> [Aim of the task]
Only lines, not pictures: please repeat exactly the lines from the one with "Líderes en conservación" through the end of the listing.
BEGIN Records for the task
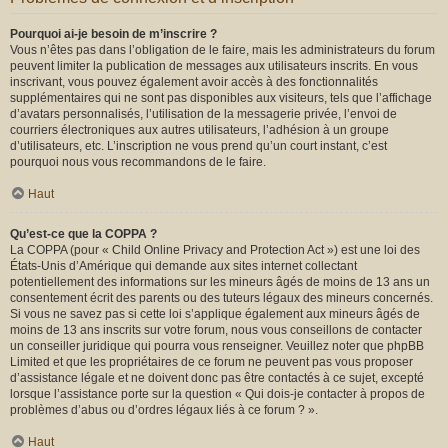
Pourquoi ai-je besoin de m’inscrire ?
Vous n’êtes pas dans l’obligation de le faire, mais les administrateurs du forum
peuvent limiter la publication de messages aux utilisateurs inscrits. En vous
inscrivant, vous pouvez également avoir accès à des fonctionnalités
supplémentaires qui ne sont pas disponibles aux visiteurs, tels que l’affichage
d’avatars personnalisés, l’utilisation de la messagerie privée, l’envoi de
courriers électroniques aux autres utilisateurs, l’adhésion à un groupe
d’utilisateurs, etc. L’inscription ne vous prend qu’un court instant, c’est
pourquoi nous vous recommandons de le faire.
Haut
Qu’est-ce que la COPPA ?
La COPPA (pour « Child Online Privacy and Protection Act ») est une loi des
États-Unis d’Amérique qui demande aux sites internet collectant
potentiellement des informations sur les mineurs âgés de moins de 13 ans un
consentement écrit des parents ou des tuteurs légaux des mineurs concernés.
Si vous ne savez pas si cette loi s’applique également aux mineurs âgés de
moins de 13 ans inscrits sur votre forum, nous vous conseillons de contacter
un conseiller juridique qui pourra vous renseigner. Veuillez noter que phpBB
Limited et que les propriétaires de ce forum ne peuvent pas vous proposer
d’assistance légale et ne doivent donc pas être contactés à ce sujet, excepté
lorsque l’assistance porte sur la question « Qui dois-je contacter à propos de
problèmes d’abus ou d’ordres légaux liés à ce forum ? ».
Haut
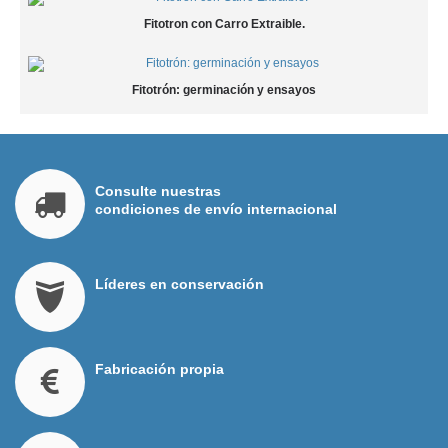
Fitotron con Carro Extraible.
Fitotrón: germinación y ensayos
Consulte nuestras
condiciones de envío internacional
Líderes en conservación
Fabricación propia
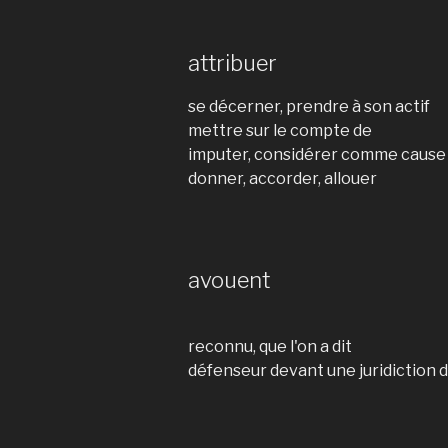
attribuer
se décerner, prendre à son actif
mettre sur le compte de
imputer, considérer comme cause
donner, accorder, allouer
avouent
reconnu, que l'on a dit
défenseur devant une juridiction 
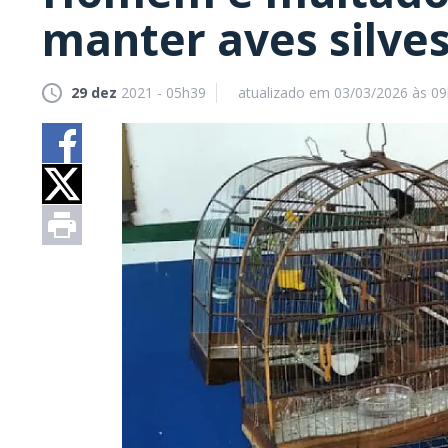
manter aves silves
29 dez
2021 - 05h39
atualizado em 03/03/2026 às 0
END Records for the task
> [Response to this exercise]
Líderes en conservación
Fabricación propia
attribuer
se décerner, prendre à son actif
mettre sur le compte de
imputer, considérer comme cause
donner, accorder, allouer
avouent
reconnu, que l'on a dit
défenseur devant une juridiction 
manter aves silves
29 dez
2021 - 05h39
atualizado em 03/03/2026 às 0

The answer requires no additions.